Bioinformatic analysis to identify putative E3 ubiquitin-protein ligases
We used multiple bioinformatics and gene expression approaches to uncover testis-enriched genes that are components of the ubiquitin–proteasome pathway. We searched in-house and published RNAseq data lists [12] and identified four putative RING family E3 ubiquitin ligases (RNF133, RNF148, RNF151, and ZSWIM2). To confirm the expression profiles of Rnf133, Rnf148, Rnf151, and Zswim2, we performed RT-PCR of mouse and human reproductive and non-reproductive tissues, confirming that all four E3 ubiquitin ligases are testis-specific in mice and humans (Fig. 1A left and right panels, Additional file 1: Table S1). To glean insight into the potential spermatogenic cell population(s) expressing Rnf133, Rnf148, Rnf151, and Zswim2, we performed RT-PCR of mouse testes isolated at postnatal day (P) 5, a timepoint enriched for gonocytes transitioning to Type A spermatogonia, P10 (early, Leptotene, spermatocytes), P15 (late, Pachytene, spermatocytes), P20 (early, round, spermatids), and P30, 35, 42, and 60, which all display fully mature elongated spermatids, and either one complete wave, or multiple waves, of spermatogenesis [13]. As shown in Fig. 1A (center panel), Rnf133 and Rnf148 are expressed at day 25, corresponding to the period when round spermatids are transitioning to elongating spermatids, Rnf151 is expressed at day 20, at the round spermatid stage, and Zswim2 is expressed abundantly at day 15, towards the end of meiosis. Based on these results, we suspect that all four genes could function during spermiogenesis or in sperm formation and/or for sperm function. Considering the correspondence of the expression pattern of Rnf133 and Rnf148 in mouse, we compared the domain structures of those two proteins in mouse and human. In silico prediction reveals that both RNF133 and RNF148 have one transmembrane region and one RING finger domain after the transmembrane region and localized in the cytoplasm (Fig. 1B). Typically, E3 transmembrane proteins are localized to the ER, which our immunostaining for recombinantly expressed human RNF133 confirms (Additional file 2: Fig. S1) [8]. In addition, RNF133 and RNF148 share 58.9% and 54.9% identity in mouse and human, respectively, based on pairwise sequence analysis (Fig. 1C).
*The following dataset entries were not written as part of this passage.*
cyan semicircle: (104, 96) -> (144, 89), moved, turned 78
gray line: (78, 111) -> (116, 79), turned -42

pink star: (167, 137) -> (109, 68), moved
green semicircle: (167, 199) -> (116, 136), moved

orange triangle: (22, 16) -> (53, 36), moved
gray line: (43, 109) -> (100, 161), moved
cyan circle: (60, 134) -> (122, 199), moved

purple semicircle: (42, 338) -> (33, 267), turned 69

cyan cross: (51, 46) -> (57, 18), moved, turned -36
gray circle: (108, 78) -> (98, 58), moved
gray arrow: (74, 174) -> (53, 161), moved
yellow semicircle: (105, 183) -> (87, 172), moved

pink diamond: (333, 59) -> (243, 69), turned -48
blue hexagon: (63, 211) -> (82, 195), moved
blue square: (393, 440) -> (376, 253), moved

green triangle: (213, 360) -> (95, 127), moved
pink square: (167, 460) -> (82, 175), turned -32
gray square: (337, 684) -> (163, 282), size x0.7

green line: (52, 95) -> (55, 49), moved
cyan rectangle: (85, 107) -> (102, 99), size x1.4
Generation of testis-specific ubiquitin ligase gene knockout mice
We generated knockout mice using the CRISPR/Cas9 system to examine the function of these proteins in vivo. The two gRNAs for each gene were designed as shown in Fig. 1D and Additional file 3, 4, 5, 6: Figs. S2-4, Table S2. One-cell stage embryos were electroporated with Cas9 protein and sgRNAs that were designed to produce large deletions of the coding region of each gene, and the two-cell stage embryos were then transferred into the oviducts of pseudopregnant females. For each gene, the electroporation resulted in deletions of more than 50% of the open reading frame (ORF) in Rnf133, Rnf148, Rnf151, and Zswim2 (Fig. 1D and Additional file 3, 4, 5: Figs. S2-4), which leads to loss of their functional zinc finger domains. After the deletions in each gene were confirmed by direct sequencing analysis, specific primers for the wild-type (WT) or KO allele were designed and used for genotyping (Fig. 1D, E and Additional file 3, 4, 5: Figs. S2-4). The KO mice containing mutations in each gene did not show any obvious developmental abnormalities or differences in sexual behavior.
Because the Rnf133 and Rnf148 genes were closely linked on mouse chromosome 6 by 11.01 centimorgan and structurally similar (Fig. 1B), we could not interbreed single mutants. To generate double KO (DKO) of Rnf133 and Rnf148, Rnf133 KO female, and Rnf133 heterozygous (HET) male mice were subjected to in vitro fertilization (IVF), and the zygotes from this IVF were electroporated with gRNAs, to target the Rnf148 locus. The founder female mice, whose genotype showed Rnf133 KO and a confirmed deletion in the Rnf148 gene, were intercrossed to obtain subsequent generations of Rnf133/Rnf148 DKO mice. To generate Rnf148/Rnf151 DKO and Rnf148/Rnf151/Zswim2 triple KO (TKO) mice, mutant mice of each gene were intercrossed to obtain the required mutant alleles.
Rnf133 KO and Rnf133/Rnf148 DKO males show subfertility, while Rnf148, Rnf151, and Zswim2 KO males retain their fertility
To assess the functions of RNF133 in vivo, sexually mature Rnf133 HET or KO males were housed with two WT females for 4 months. The average number of offspring per litter was counted. Five Rnf133 heterozygous mutant mating pairs had 8.6 ± 0.7 pups per litter on average, whereas five homozygous KO males showed 2.3 ± 1.6 pups per litter on average (Fig. 2A). These data demonstrate that RNF133 has an important role in male fertility. Meanwhile, the Rnf148 KO, Rnf151 KO, Zswim2 KO, Rnf148/Rnf151 DKO, and Rnf148/Rnf151/Zswim2 TKO males showed comparable litter size with control male mice (Additional file 7: Fig. S5).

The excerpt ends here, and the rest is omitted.